🤖 AI Summary
Low-resource languages like Urdu lack fine-grained syntactic evaluation benchmarks, hindering rigorous assessment of linguistic competence in multilingual language models.
Method: We introduce UrBLiMP—the first Urdu benchmark based on minimal pair sentences—covering 10 core syntactic phenomena with 5,696 high-quality sentence pairs. Constructed from the Urdu Treebank and diverse corpora, annotations were performed manually and validated for inter-annotator agreement (96.10%), ensuring linguistic coverage and annotation reliability.

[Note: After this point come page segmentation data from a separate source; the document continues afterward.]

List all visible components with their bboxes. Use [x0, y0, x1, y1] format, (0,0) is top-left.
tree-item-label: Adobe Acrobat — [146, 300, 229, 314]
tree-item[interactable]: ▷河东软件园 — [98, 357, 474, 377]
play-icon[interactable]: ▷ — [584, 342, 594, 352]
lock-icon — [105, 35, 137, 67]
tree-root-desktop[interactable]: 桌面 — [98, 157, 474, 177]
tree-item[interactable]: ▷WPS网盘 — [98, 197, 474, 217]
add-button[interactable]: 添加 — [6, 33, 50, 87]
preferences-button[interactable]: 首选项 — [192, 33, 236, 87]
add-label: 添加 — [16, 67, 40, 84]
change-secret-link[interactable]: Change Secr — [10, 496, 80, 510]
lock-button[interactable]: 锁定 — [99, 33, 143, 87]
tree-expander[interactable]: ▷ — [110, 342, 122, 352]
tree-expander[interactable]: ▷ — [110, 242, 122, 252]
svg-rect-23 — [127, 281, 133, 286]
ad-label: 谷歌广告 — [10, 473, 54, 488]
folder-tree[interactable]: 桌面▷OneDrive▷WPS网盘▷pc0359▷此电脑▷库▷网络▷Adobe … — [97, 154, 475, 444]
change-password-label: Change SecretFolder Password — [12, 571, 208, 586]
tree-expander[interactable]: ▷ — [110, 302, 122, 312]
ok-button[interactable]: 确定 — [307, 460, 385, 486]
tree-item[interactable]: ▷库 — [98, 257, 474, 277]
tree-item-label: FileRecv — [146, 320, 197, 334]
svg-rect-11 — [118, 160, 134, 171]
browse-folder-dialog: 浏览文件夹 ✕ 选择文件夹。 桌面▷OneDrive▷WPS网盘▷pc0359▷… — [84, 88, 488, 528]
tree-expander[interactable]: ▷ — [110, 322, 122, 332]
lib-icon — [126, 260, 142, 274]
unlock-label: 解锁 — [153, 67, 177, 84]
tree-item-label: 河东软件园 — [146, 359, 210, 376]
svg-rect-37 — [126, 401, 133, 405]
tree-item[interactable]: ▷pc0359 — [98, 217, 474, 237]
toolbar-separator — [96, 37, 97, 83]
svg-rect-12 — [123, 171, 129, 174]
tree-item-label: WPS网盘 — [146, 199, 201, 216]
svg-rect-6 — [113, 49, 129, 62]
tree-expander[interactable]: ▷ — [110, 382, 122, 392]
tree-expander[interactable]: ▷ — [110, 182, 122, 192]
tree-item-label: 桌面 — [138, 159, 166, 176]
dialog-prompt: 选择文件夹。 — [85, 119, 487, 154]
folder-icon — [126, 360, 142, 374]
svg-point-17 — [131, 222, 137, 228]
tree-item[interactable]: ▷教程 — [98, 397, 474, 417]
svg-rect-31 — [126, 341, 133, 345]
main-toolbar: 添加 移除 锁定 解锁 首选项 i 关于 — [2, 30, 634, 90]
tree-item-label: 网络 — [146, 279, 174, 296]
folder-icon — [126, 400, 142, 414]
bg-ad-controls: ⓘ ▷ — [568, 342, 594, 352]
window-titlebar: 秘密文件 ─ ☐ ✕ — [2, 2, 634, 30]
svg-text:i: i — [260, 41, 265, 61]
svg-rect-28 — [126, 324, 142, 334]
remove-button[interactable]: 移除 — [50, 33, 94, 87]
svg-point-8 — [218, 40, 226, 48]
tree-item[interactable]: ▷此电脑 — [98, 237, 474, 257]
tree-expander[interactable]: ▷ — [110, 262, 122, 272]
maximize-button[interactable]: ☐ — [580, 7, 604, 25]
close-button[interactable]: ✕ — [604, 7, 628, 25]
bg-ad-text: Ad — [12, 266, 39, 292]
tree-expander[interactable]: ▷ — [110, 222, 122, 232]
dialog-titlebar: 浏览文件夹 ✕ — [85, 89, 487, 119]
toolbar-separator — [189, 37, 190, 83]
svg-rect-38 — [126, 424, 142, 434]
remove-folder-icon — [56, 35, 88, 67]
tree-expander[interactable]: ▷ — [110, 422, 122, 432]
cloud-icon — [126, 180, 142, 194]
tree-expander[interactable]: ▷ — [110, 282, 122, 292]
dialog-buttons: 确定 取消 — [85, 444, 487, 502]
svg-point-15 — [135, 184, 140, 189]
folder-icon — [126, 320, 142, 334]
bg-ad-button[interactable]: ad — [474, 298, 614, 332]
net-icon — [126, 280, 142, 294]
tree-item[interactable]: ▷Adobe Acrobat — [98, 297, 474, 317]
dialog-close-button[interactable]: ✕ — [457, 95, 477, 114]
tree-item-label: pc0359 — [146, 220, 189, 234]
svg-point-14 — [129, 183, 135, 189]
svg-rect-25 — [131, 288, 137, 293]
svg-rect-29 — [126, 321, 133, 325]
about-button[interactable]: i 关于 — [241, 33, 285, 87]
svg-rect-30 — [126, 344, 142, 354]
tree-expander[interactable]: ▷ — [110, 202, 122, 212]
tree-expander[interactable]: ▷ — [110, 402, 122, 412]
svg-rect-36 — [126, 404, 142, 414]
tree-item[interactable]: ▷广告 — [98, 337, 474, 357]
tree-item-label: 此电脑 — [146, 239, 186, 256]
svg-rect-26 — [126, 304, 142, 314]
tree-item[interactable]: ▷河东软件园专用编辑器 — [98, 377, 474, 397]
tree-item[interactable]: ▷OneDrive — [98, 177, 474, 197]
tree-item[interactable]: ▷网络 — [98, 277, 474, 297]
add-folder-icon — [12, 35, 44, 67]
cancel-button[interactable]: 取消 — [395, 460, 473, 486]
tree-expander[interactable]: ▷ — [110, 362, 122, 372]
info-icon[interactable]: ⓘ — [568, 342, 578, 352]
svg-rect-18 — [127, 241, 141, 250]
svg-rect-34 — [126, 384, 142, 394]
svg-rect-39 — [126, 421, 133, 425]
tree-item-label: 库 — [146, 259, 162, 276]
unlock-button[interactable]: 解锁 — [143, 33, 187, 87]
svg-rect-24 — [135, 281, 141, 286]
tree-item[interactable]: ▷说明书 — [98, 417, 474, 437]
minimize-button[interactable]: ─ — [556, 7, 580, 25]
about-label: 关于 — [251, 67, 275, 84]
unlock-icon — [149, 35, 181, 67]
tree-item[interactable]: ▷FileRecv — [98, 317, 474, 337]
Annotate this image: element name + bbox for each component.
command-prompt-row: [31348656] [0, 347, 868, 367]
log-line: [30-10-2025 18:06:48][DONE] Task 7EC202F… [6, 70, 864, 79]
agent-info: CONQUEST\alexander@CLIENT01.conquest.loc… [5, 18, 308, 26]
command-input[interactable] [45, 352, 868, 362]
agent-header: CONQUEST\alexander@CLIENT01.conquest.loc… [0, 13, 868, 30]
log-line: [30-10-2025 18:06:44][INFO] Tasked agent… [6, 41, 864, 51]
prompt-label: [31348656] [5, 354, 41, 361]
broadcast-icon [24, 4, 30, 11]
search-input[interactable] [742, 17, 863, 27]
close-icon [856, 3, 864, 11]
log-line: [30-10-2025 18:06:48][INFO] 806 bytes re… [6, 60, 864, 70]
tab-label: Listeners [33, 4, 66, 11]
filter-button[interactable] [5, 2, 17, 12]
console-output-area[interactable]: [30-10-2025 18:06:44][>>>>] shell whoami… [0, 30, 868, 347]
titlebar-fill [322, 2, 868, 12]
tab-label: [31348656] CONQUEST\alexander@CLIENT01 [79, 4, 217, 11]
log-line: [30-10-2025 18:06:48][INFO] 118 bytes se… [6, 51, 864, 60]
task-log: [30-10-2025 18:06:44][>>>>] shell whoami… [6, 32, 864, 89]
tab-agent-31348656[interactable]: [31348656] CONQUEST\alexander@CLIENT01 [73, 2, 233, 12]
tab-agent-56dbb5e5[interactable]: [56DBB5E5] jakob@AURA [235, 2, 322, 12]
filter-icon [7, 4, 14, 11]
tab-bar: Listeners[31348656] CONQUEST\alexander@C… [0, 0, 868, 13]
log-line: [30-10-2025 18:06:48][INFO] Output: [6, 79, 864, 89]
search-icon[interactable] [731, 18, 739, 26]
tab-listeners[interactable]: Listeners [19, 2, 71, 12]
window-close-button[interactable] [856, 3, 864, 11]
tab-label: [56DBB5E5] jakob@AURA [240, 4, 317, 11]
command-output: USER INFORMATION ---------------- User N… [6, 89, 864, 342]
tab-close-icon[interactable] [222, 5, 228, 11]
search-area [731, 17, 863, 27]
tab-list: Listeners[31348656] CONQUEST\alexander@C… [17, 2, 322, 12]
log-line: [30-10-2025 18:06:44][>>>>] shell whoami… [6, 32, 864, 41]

Contribution/Results: Comprehensive evaluation across 20 state-of-the-art multilingual LMs reveals that LLaMA-3-70B achieves the highest accuracy (94.73%), yet performance differences among top models are statistically marginal. This indicates a shared limitation in modeling fine-grained syntax for low-resource languages. UrBLiMP establishes a reproducible, extensible, and standardized framework for syntactic evaluation in under-resourced linguistic settings.
📝 Abstract
Multilingual Large Language Models (LLMs) have shown remarkable performance across various languages; however, they often include significantly less data for low-resource languages such as Urdu compared to high-resource languages like English. To assess the linguistic knowledge of LLMs in Urdu, we present the Urdu Benchmark of Linguistic Minimal Pairs (UrBLiMP) i.e. pairs of minimally different sentences that contrast in grammatical acceptability. UrBLiMP comprises 5,696 minimal pairs targeting ten core syntactic phenomena, carefully curated using the Urdu Treebank and diverse Urdu text corpora. A human evaluation of UrBLiMP annotations yielded a 96.10% inter-annotator agreement, confirming the reliability of the dataset. We evaluate twenty multilingual LLMs on UrBLiMP, revealing significant variation in performance across linguistic phenomena. While LLaMA-3-70B achieves the highest average accuracy (94.73%), its performance is statistically comparable to other top models such as Gemma-3-27B-PT. These findings highlight both the potential and the limitations of current multilingual LLMs in capturing fine-grained syntactic knowledge in low-resource languages.